I just turned 27 on Dec. 21. Apparently, in the past year, I've started growing again.

Ever since I was 18, I remember being 5 ft 9.5 in tall. (That's 176.5 cm for those on the metric system.) I was always a little shorter than Dad, who is 5 ft 11. One of my younger brothers ended up 6 ft 4, and the other 6 ft 1. (Give or take an inch for both of them.
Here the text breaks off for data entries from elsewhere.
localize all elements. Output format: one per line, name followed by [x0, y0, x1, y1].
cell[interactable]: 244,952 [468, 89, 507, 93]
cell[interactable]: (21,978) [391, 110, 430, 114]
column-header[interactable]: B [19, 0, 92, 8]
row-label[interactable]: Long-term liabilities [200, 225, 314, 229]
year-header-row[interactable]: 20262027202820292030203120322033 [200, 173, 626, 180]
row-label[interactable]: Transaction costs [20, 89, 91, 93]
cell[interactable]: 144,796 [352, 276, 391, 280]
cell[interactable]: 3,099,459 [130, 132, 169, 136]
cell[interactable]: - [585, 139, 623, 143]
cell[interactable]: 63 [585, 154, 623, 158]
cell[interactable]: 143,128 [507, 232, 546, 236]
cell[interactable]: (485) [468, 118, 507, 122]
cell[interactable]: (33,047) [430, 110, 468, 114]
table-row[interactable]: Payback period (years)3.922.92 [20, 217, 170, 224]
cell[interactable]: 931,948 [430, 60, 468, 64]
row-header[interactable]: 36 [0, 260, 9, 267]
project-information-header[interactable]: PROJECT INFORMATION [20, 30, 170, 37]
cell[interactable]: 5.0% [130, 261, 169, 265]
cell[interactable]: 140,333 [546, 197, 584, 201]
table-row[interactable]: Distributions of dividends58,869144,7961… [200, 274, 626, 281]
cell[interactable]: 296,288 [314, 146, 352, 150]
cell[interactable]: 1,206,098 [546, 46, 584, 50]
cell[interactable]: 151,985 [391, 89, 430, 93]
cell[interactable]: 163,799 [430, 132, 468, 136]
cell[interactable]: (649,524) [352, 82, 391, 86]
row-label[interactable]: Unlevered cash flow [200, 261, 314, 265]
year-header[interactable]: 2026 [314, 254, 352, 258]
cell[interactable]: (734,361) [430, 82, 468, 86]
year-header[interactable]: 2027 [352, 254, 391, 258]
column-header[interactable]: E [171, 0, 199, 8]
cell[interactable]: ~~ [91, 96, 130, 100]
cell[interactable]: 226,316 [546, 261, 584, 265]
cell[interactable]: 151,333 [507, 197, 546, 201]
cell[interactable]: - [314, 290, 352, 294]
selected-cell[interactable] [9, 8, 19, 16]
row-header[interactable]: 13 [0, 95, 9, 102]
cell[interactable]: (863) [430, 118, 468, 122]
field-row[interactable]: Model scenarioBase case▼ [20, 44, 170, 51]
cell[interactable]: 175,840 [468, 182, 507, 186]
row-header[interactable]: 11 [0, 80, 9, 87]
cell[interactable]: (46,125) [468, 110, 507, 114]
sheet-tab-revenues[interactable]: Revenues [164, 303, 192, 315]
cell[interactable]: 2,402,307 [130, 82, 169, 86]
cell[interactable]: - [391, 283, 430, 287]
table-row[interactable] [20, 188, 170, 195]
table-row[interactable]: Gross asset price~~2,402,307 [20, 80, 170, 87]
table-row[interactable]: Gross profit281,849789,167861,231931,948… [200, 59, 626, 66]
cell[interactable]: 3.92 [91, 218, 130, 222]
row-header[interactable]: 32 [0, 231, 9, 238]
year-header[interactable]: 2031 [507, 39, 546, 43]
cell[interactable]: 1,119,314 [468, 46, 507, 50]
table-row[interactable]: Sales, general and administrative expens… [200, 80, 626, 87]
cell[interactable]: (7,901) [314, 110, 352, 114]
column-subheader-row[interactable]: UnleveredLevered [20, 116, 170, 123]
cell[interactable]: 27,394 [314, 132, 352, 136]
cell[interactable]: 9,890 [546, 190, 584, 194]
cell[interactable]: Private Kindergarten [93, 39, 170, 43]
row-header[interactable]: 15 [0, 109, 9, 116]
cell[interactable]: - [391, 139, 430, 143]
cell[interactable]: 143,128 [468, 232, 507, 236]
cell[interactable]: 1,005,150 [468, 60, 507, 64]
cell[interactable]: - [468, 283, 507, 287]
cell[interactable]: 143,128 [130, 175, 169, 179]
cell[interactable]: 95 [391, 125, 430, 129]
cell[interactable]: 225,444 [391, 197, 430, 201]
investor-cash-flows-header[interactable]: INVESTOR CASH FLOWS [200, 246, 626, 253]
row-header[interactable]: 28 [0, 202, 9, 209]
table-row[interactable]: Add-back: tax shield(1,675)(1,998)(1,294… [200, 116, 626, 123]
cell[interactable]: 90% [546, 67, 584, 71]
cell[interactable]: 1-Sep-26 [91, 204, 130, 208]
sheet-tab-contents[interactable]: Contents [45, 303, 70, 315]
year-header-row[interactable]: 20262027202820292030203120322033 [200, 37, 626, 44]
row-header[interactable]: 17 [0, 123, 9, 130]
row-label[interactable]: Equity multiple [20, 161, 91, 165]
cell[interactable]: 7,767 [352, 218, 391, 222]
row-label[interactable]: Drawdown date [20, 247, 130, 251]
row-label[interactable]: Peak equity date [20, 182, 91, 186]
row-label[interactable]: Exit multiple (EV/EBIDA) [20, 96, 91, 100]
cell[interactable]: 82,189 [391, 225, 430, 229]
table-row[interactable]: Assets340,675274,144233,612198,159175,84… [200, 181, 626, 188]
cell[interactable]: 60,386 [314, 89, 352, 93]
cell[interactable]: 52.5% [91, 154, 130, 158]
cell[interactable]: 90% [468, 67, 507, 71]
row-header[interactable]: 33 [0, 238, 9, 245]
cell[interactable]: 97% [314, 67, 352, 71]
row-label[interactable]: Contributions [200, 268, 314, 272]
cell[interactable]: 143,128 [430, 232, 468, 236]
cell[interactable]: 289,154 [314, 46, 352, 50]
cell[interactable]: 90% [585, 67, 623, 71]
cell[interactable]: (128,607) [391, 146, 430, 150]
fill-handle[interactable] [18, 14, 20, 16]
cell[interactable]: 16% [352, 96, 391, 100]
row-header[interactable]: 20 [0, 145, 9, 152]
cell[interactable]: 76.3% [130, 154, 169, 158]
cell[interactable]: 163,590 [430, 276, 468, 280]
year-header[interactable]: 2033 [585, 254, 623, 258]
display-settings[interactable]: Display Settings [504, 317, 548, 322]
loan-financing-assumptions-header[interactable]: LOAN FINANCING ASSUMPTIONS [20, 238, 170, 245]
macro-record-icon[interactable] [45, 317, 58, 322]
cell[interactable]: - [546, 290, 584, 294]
I don't really remember.)

This past July, I went up to Vancouver, WA / Portland, OR for the Open Source Convention 2004. I was startled to realize I was eye-level with Dad.

Then, at Thanksgiving, another friend of mine who I remember being eye-level with is suddenly shorter than me.

Finally, I met my parents at the airport on Dec. 13 (which in itself is a funny story), and I'm clearly at least a half inch taller than Dad.

Now, since I haven't been to a doctor in several years, I decided to see if there was any context for this. Google wasn't entirely helpful -- I didn't see any meaningful results until I typed in "mid-twenties growth spurt". Apparently, it isn't all that common, but it isn't quite unheard of either.

It's also something Dad says runs in his side of the family.

The last few days, it feels like everything in my room is a little lower again. So I might definitely be brushing six feet (182.9 cm).

Overall, I'm not complaining, since I'm still fairly lean (190 lbs, give or take five, and wearing the same size pants I've worn for years). I can't explain it though.

Other than to say that I'd better take advantage of this growth while I still can. As a kid, I hated exercising. As an adult, I find it refreshing and something I don't do quite enough of. So I'm thinking of joining a gym club when I have a little money stashed away.

Can anyone find other references on this?

Posted by WeirdAl at 9:22 AM | Comments (2)

December 24, 2004

User Interface Design Assistance Wanted

I know XUL, fairly fluently. But knowing how to make functional user interfaces, and knowing how to make obvious user interfaces, are two different things.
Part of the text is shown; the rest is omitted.